SÓ MINHA

Não foi abrindo a janela logo cedo para aspirar o ar puro como fez Brás Cubas. Foi numa virada de esquina, mesmo que se dissesse que naquela cidade não havia esquina. Foi virando uma esquina que ela se deu com ele e mesmo não pegando um resfriado, pegou uma paixão avassaladora. E aquela indiferença ao amor que se arrastava já há alguns anos, foi desaparecendo junto com medos e precauções. Em pouco tempo, já estavam praticamente casados, dividindo o mesmo teto e afinidades. Mas, a rotina das horas fez as afinidades se dissiparem e, agora quando estavam em algum evento social, era comum que ele lhe desse uns tapinhas na perna por debaixo da mesa quando o riso dela se avolumava ou se ela virava o centro das atenções no bate-papo.

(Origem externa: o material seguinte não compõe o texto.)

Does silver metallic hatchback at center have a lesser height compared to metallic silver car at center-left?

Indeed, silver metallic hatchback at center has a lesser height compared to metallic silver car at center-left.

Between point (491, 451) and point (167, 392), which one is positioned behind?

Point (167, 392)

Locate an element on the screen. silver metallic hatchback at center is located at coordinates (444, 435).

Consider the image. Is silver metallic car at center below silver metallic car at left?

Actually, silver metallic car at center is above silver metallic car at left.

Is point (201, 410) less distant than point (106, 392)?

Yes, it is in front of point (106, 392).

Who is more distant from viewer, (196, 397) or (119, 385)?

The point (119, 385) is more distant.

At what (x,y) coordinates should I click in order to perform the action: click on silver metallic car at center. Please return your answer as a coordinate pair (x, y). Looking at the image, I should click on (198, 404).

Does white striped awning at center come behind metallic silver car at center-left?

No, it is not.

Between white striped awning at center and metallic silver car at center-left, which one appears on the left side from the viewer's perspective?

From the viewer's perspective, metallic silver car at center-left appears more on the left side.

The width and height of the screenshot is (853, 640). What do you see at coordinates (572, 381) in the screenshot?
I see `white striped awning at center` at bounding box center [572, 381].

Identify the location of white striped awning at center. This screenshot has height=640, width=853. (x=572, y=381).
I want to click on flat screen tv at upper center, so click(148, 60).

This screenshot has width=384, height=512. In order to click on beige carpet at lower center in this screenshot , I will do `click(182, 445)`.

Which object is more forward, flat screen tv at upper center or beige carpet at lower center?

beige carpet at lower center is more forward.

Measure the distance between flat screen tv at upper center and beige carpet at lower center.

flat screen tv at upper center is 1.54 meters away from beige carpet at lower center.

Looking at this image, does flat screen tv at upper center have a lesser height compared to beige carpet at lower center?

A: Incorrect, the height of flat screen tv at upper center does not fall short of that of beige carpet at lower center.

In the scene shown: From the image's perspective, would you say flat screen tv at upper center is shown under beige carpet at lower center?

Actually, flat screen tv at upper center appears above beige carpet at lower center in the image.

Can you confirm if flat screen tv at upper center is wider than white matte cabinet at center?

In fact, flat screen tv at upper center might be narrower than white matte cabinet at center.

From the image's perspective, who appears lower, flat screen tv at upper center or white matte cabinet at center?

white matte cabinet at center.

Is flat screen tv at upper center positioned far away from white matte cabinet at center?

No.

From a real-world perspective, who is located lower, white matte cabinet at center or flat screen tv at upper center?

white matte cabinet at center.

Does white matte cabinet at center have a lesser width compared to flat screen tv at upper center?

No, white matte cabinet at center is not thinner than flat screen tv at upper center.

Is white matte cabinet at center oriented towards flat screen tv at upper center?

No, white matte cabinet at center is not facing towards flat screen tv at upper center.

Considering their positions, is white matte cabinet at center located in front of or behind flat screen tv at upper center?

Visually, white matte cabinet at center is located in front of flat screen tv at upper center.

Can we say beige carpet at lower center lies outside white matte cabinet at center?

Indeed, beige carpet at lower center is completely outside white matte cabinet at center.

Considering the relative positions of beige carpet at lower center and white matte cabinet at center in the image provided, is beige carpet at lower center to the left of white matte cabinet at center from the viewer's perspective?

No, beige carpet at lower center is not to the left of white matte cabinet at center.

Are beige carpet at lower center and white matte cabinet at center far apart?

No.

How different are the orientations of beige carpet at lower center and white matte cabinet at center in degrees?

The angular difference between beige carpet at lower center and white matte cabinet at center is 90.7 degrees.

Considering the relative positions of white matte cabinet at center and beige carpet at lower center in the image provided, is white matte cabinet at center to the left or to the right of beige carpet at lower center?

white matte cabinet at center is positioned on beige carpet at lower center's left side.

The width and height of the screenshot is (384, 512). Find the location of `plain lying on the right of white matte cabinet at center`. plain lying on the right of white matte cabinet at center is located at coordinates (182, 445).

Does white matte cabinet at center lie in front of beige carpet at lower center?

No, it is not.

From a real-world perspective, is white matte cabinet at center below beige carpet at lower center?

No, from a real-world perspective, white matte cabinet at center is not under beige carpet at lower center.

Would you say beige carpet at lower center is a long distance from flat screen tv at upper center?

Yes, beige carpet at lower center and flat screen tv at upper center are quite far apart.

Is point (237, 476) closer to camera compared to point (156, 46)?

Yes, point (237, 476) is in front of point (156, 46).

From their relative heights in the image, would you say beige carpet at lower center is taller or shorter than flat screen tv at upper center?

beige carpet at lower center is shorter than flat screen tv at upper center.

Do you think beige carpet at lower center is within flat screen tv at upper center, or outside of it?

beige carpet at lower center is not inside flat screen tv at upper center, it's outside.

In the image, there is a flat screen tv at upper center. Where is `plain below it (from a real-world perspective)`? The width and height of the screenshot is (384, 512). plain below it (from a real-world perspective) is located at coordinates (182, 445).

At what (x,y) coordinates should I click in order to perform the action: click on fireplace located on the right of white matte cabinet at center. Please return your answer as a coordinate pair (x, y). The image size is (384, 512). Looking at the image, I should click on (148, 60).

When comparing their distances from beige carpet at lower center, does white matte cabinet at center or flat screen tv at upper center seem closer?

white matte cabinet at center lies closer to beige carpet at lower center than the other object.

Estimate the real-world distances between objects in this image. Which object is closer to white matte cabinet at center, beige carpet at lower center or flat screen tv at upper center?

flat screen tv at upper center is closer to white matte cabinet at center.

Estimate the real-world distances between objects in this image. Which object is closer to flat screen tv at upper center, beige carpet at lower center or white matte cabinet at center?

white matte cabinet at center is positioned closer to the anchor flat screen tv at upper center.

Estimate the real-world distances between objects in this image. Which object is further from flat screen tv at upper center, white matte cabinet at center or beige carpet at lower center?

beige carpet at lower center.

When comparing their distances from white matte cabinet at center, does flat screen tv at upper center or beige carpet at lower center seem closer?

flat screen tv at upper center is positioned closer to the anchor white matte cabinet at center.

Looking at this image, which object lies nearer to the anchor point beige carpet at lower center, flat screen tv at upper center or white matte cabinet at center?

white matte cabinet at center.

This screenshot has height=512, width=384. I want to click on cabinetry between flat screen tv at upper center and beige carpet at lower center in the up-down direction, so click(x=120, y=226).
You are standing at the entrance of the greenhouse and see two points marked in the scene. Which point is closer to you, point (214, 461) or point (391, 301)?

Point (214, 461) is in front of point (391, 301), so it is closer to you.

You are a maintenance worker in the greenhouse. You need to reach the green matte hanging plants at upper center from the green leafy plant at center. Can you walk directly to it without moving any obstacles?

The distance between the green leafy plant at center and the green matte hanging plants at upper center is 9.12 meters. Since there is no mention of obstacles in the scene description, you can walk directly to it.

Fazia vista grossa para as sutilezas desagradáveis que se renovavam, como quando ele exigia afeição, forçando o corpo dele sobre o dela quando ela não o queria.

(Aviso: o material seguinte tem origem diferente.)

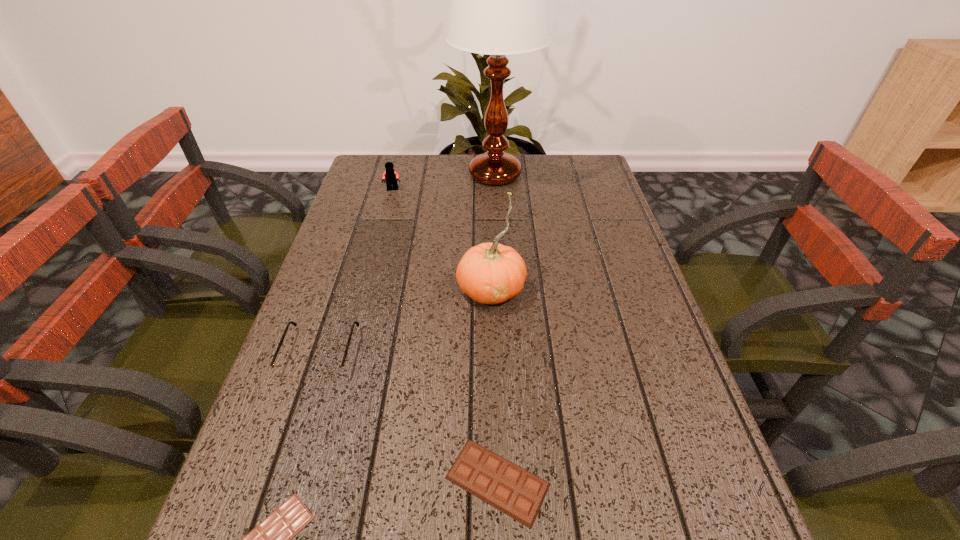 Identify the location of blank area in the image that satisfies the following two spatial constraints: 1. on the front-facing side of the fourth shortest object; 2. on the right side of the second tallest object. (366, 289).

Find the location of `free location that satisfies the following two spatial constraints: 1. on the front side of the fourth nearest object; 2. on the right side of the fifth tallest object`. free location that satisfies the following two spatial constraints: 1. on the front side of the fourth nearest object; 2. on the right side of the fifth tallest object is located at coordinates (496, 481). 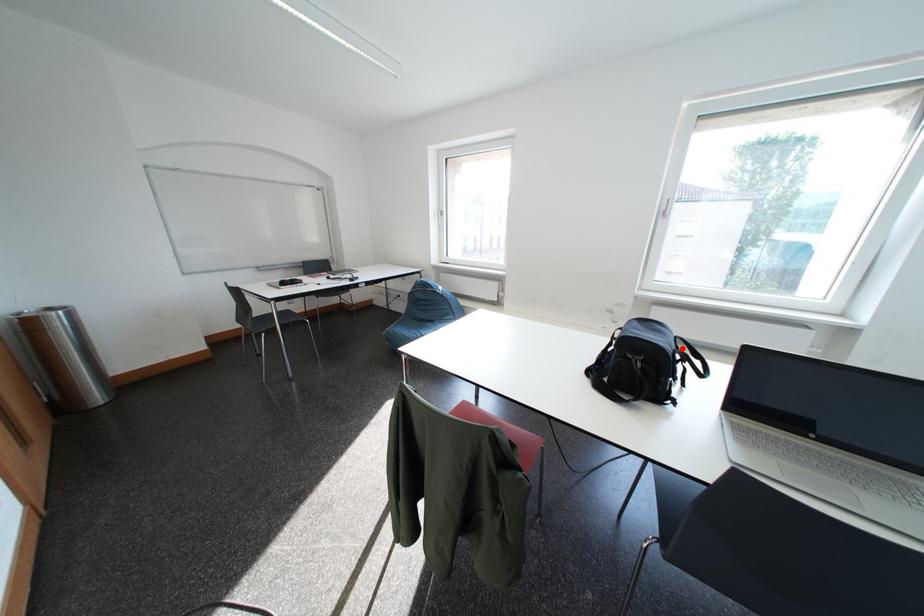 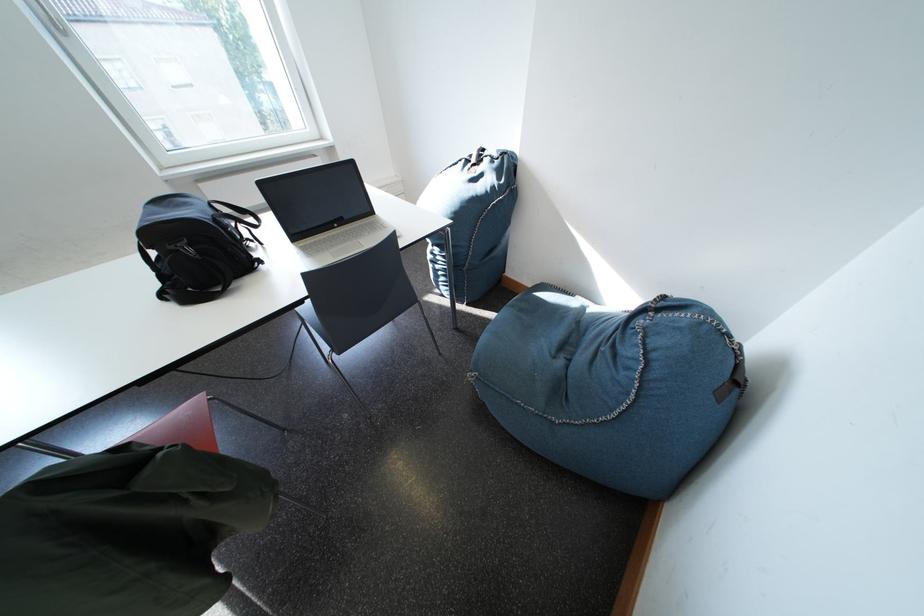 The point at the highlighted location is marked in the first image. Where is the corresponding point in the second image?

(214, 216)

E foi num desses deixe-me-deixe que ele deixou a mão marcada no rosto dela, onde se formou um hematoma.

Acordou.

E não teve declaração de amor, presente ou promessa que a impedisse de partir ao meio aquela pseudo história de amor. Lei Maria da Penha, medida protetiva, o escambau. Meses se passaram, e ela estava de volta ao seu trilho da vida, quando num fim de tarde deu com ele dentro de sua casa. Como um bandido, na surdina. Ele lhe fez um elogio e pediu para voltar. Disse que ela ficava melhor de vestido que calça jeans. Que uma viagem resolveria os problemas do passado. E quando já no quarto, ele forçou o corpo sobre ela, num relance, ela abriu o criado mudo e puxou um revólver na cara dele que se esquivou e saiu correndo, enquanto ela gritava sob uma saraivada de balas "Nunca mais me diga o que fazer ou como viver" "Eu não pertenço a você" "Sou minha, só minha!"